━━━━━ Data for analysis

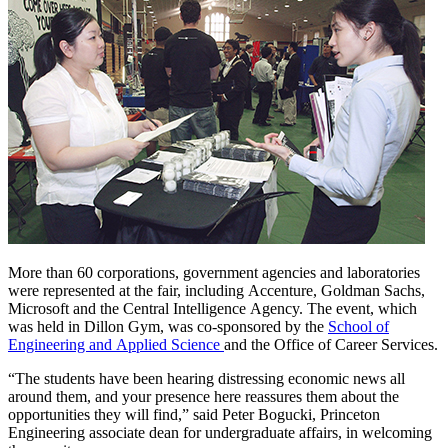
More than 60 corporations, government agencies and laboratories
were represented at the fair, including Accenture, Goldman Sachs,
Microsoft and the Central Intelligence Agency. The event, which
was held in Dillon Gym, was co-sponsored by the
School of
Engineering and Applied Science
and the Office of Career Services.
“The students have been hearing distressing economic news all
around them, and your presence here reassures them about the
opportunities they will find,” said Peter Bogucki, Princeton
Engineering associate dean for undergraduate affairs, in welcoming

━━━━━━━━━━

Problem
The answer must repeat every line of the listing exactly and leave the pictures out.

Task result
More than 60 corporations, government agencies and laboratories
were represented at the fair, including Accenture, Goldman Sachs,
Microsoft and the Central Intelligence Agency. The event, which
was held in Dillon Gym, was co-sponsored by the
School of
Engineering and Applied Science
and the Office of Career Services.
“The students have been hearing distressing economic news all
around them, and your presence here reassures them about the
opportunities they will find,” said Peter Bogucki, Princeton
Engineering associate dean for undergraduate affairs, in welcoming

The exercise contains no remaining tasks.